▶ _Problem requirements_
Retype exactly, and only, the lines from the one that contains "Ресурсы ПГУПС" through the final line of the entries.

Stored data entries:
# # # #

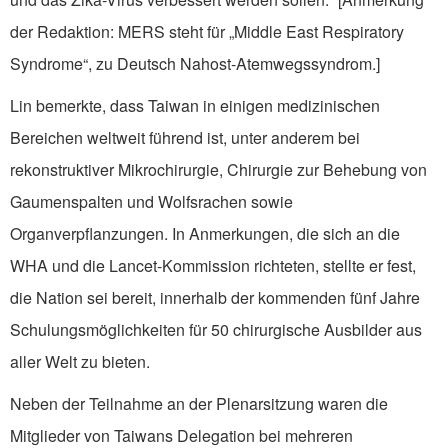
der Redaktion: MERS steht für „Middle East Respiratory
Syndrome“, zu Deutsch Nahost-Atemwegssyndrom.]
Lin bemerkte, dass Taiwan in einigen medizinischen
Bereichen weltweit führend ist, unter anderem bei
rekonstruktiver Mikrochirurgie, Chirurgie zur Behebung von
Gaumenspalten und Wolfsrachen sowie
Organverpflanzungen. In Anmerkungen, die sich an die
WHA und die Lancet-Kommission richteten, stellte er fest,
die Nation sei bereit, innerhalb der kommenden fünf Jahre
Schulungsmöglichkeiten für 50 chirurgische Ausbilder aus
aller Welt zu bieten.
Neben der Teilnahme an der Plenarsitzung waren die
Mitglieder von Taiwans Delegation bei mehreren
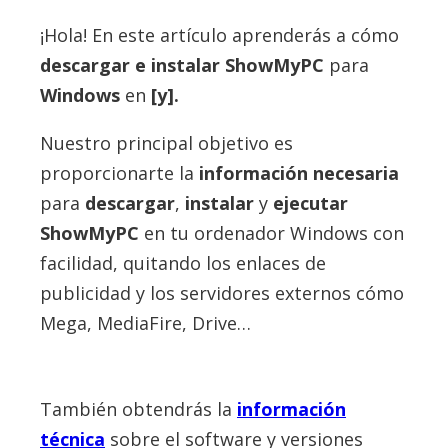
¡Hola! En este artículo aprenderás a cómo
descargar e instalar
ShowMyPC
para
Windows
en
[y].
Nuestro principal objetivo es
proporcionarte la
información necesaria
para
descargar
,
instalar
y
ejecutar
ShowMyPC
en tu ordenador Windows con
facilidad, quitando los enlaces de
publicidad y los servidores externos cómo
Mega, MediaFire, Drive…
También obtendrás la
información
técnica
sobre el software y versiones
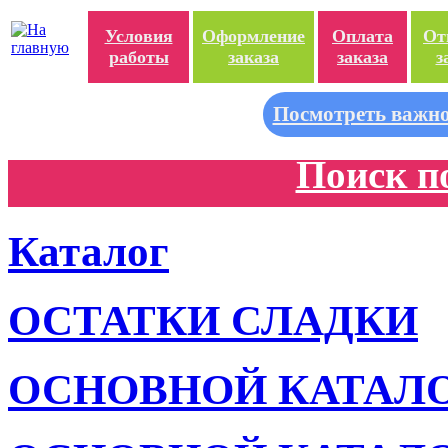
Условия
Оформление
Оплата
От
работы
заказа
заказа
з
Посмотреть важно
Поиск п
Каталог
ОСТАТКИ СЛАДКИ
ОСНОВНОЙ КАТАЛ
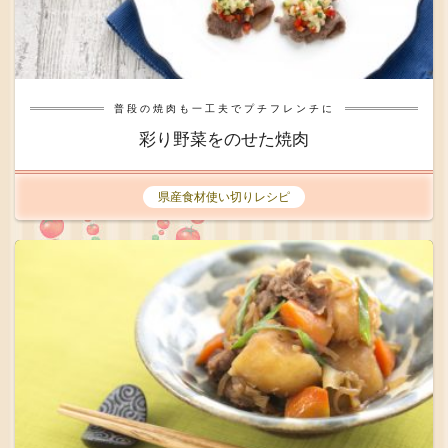
普段の焼肉も一工夫でプチフレンチに
彩り野菜をのせた焼肉
県産食材使い切りレシピ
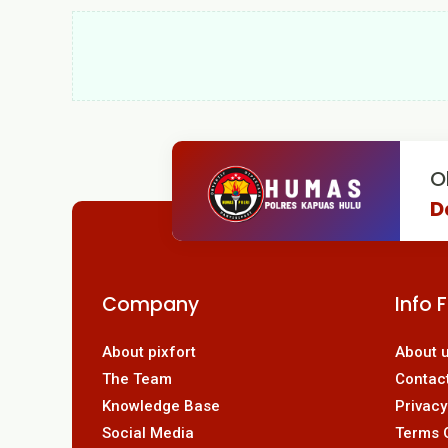
O
D
Company
Info 
About pixfort
About 
The Team
Contac
Knowledge Base
Privacy
Social Media
Terms 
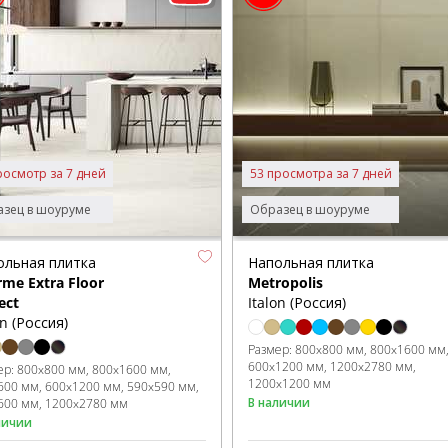
росмотр за 7 дней
53 просмотра за 7 дней
зец в шоуруме
Образец в шоуруме
ольная плитка
Напольная плитка
me Extra Floor
Metropolis
ect
Italon (Россия)
on (Россия)
Размер:
800x800 мм
800x1600 мм
600x1200 мм
1200x2780 мм
ер:
800x800 мм
800x1600 мм
1200x1200 мм
600 мм
600x1200 мм
590x590 мм
В наличии
600 мм
1200x2780 мм
личии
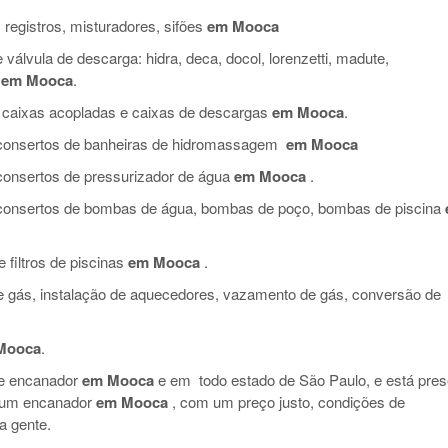
 registros, misturadores, sifões
em Mooca
válvula de descarga: hidra, deca, docol, lorenzetti, madute,
em Mooca
.
 caixas acopladas e caixas de descargas
em Mooca
.
e consertos de banheiras de hidromassagem
em Mooca
 consertos de pressurizador de água
em Mooca
.
e consertos de bombas de água, bombas de poço, bombas de piscina
filtros de piscinas
em Mooca
.
de gás, instalação de aquecedores, vazamento de gás, conversão de
Mooca
.
de encanador
em Mooca
e em todo estado de São Paulo, e está pres
e um encanador
em Mooca
, com um preço justo, condições de
a gente.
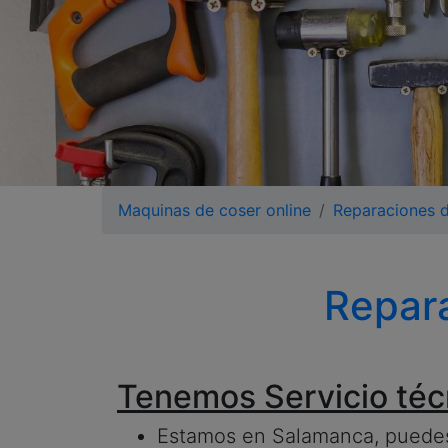
Maquinas de coser online
Reparaciones 
Repar
Tenemos Servicio téc
Estamos en Salamanca, puedes 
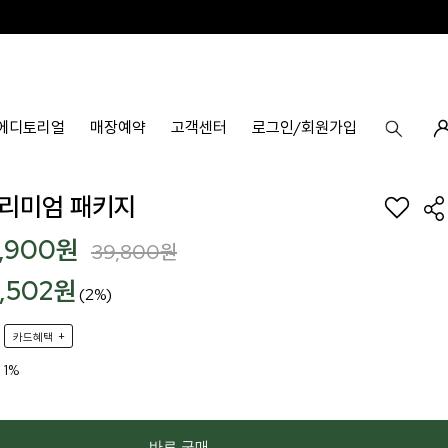
에디토리얼
매장예약
고객센터
로그인/회원가입
프리미엄 패키지
9,900
원
39,800
원
9,502원
(2%)
+
카드혜택
1%
바로 구매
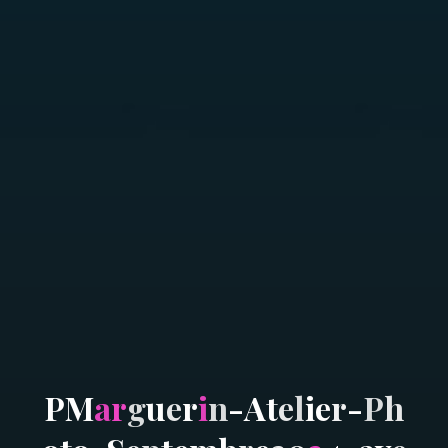
P
M
a
r
g
u
e
r
i
n
-
A
t
e
l
i
e
r
-
P
h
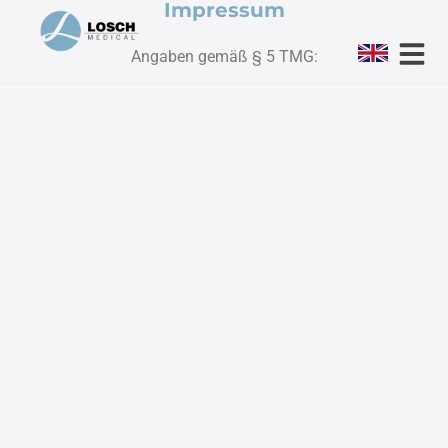
Impressum
Angaben gemäß § 5 TMG:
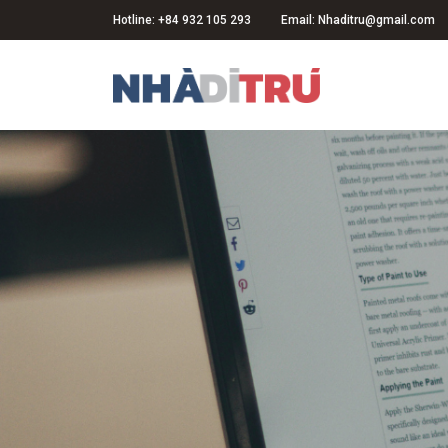
Hotline: +84 932 105 293
Email: Nhaditru@gmail.com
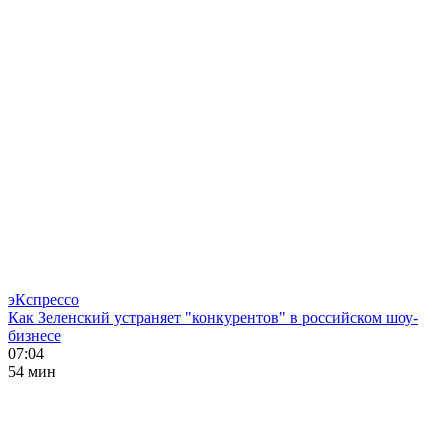
эКспрессо
Как Зеленский устраняет "конкурентов" в российском шоу-
бизнесе
07:04
54 мин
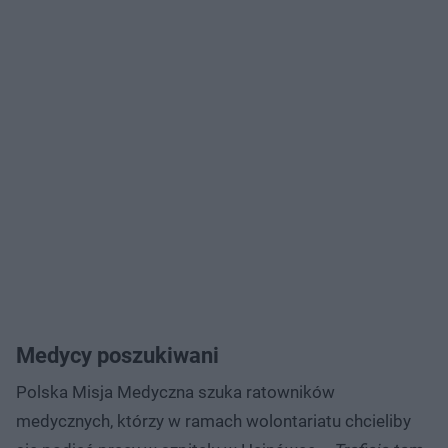
Medycy poszukiwani
Polska Misja Medyczna szuka ratowników
medycznych, którzy w ramach wolontariatu chcieliby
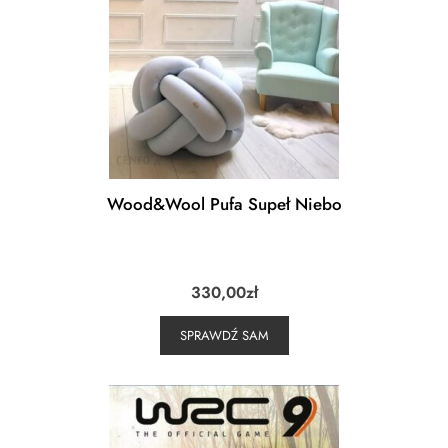
Wood&Wool Pufa Supeł Niebo
330,00
zł
SPRAWDŹ SAM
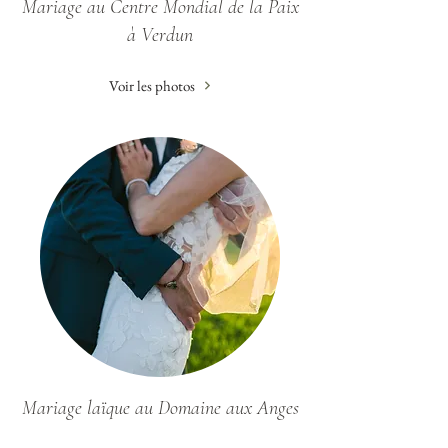
Mariage au Centre Mondial de la Paix
à Verdun
Voir les photos
Mariage laïque au Domaine aux Anges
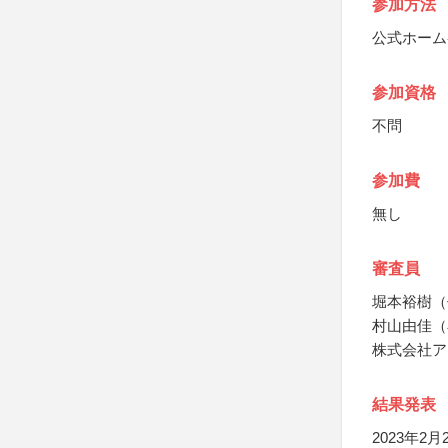
参加方法
公式ホーム
参加資格
不問
参加費
無し
審査員
堀本裕樹（
村山由佳（
株式会社ア
結果発表
2023年2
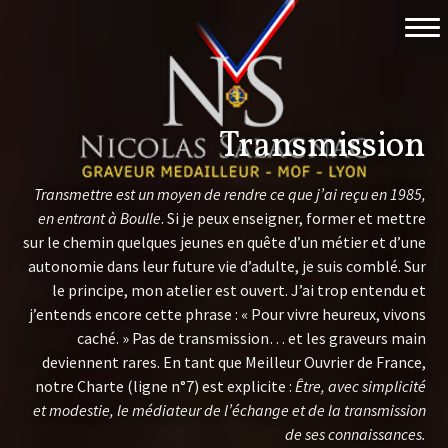
Accueil
Travaux
Transmission
Événements
Transmettre est un moyen de rendre ce que j’ai reçu en 1985,
Nicolas Salagnac
en entrant à Boulle
. Si je peux enseigner, former et mettre
sur le chemin quelques jeunes en quête d’un métier et d’une
La Gravure
autonomie dans leur future vie d’adulte, je suis comblé. Sur
le principe, mon atelier est ouvert. J’ai trop entendu et
Contact & devis
j’entends encore cette phrase : « Pour vivre heureux, vivons
caché. » Pas de transmission… et les graveurs main
deviennent rares. En tant que Meilleur Ouvrier de France,
notre Charte (ligne n°7) est explicite :
Être, avec simplicité
et modestie, le médiateur de l’échange et de la transmission
de ses connaissances.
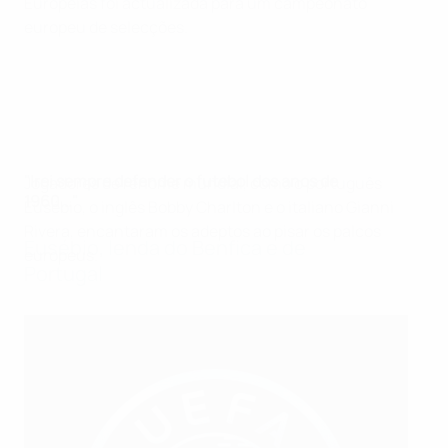
Europeias foi actualizada para um campeonato
europeu de selecções.
"Irei sempre defender o futebol dos anos de
Jogadores de renome mundial, como o português
1960..."
Eusébio, o inglês Bobby Charlton e o italiano Gianni
Rivera, encantaram os adeptos ao pisar os palcos
Eusébio, lenda do Benfica e de
europeus.
Portugal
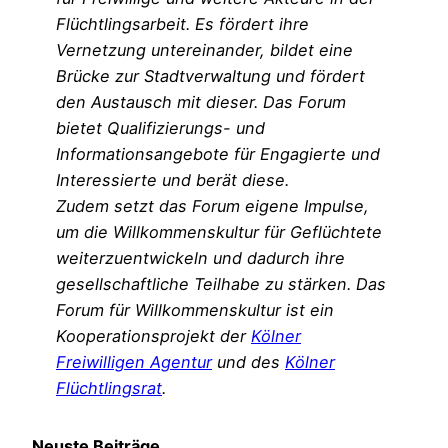
Flüchtlingsarbeit. Es fördert ihre
Vernetzung untereinander, bildet eine
Brücke zur Stadtverwaltung und fördert
den Austausch mit dieser. Das Forum
bietet Qualifizierungs- und
Informationsangebote für Engagierte und
Interessierte und berät diese.
Zudem setzt das Forum eigene Impulse,
um die Willkommenskultur für Geflüchtete
weiterzuentwickeln und dadurch ihre
gesellschaftliche Teilhabe zu stärken. Das
Forum für Willkommenskultur ist ein
Kooperationsprojekt der
Kölner
Freiwilligen Agentur
und des
Kölner
Flüchtlingsrat
.
Neuste Beiträge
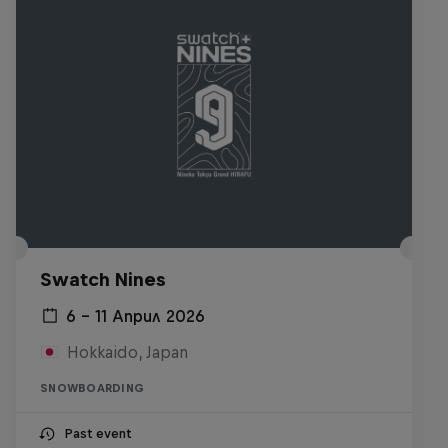
Swatch Nines
6 – 11 Април 2026
Hokkaido, Japan
SNOWBOARDING
Past event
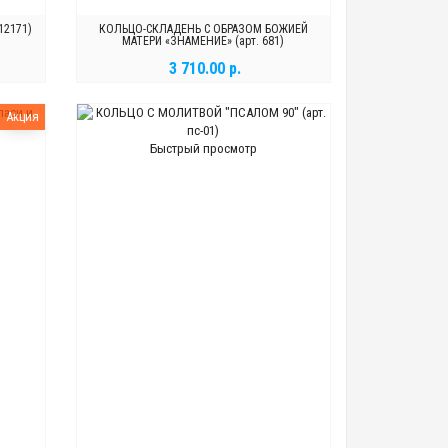
12171)
КОЛЬЦО-СКЛАДЕНЬ С ОБРАЗОМ БОЖИЕЙ
МАТЕРИ «ЗНАМЕНИЕ» (арт. 681)
3 710.00 р.
В КОРЗИНУ
Акция
Быстрый просмотр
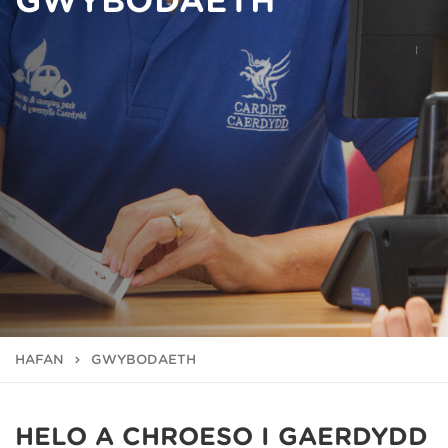
GWYBODAETH
HAFAN
GWYBODAETH
HELO A CHROESO I GAERDYDD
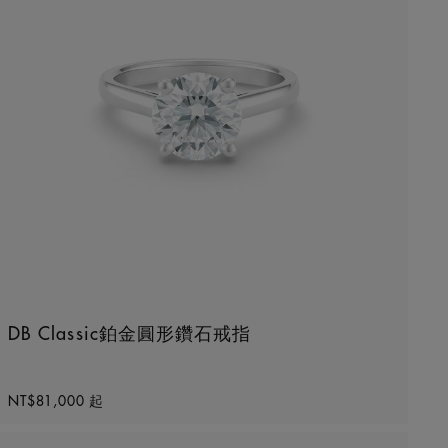
DB Classic鉑金圓形鑽石戒指
Original price
NT$81,000
起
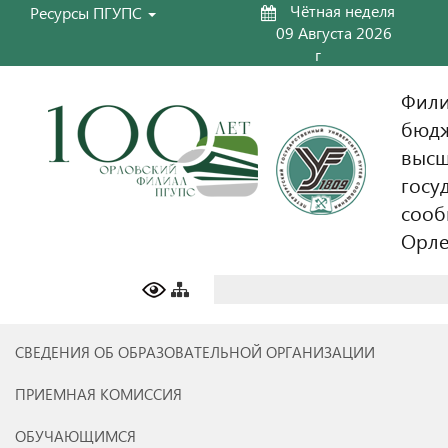
Чётная неделя
Ресурсы ПГУПС
09 Августа 2026
г
Фили
бюдж
высш
госу
сооб
Орл
Найти:
СВЕДЕНИЯ ОБ ОБРАЗОВАТЕЛЬНОЙ ОРГАНИЗАЦИИ
ПРИЕМНАЯ КОМИССИЯ
ОБУЧАЮЩИМСЯ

# # # #

▶ _Solution below_
Ресурсы ПГУПС
09 Августа 2026
г
Фили
бюдж
высш
госу
сооб
Орл
Найти:
СВЕДЕНИЯ ОБ ОБРАЗОВАТЕЛЬНОЙ ОРГАНИЗАЦИИ
ПРИЕМНАЯ КОМИССИЯ
ОБУЧАЮЩИМСЯ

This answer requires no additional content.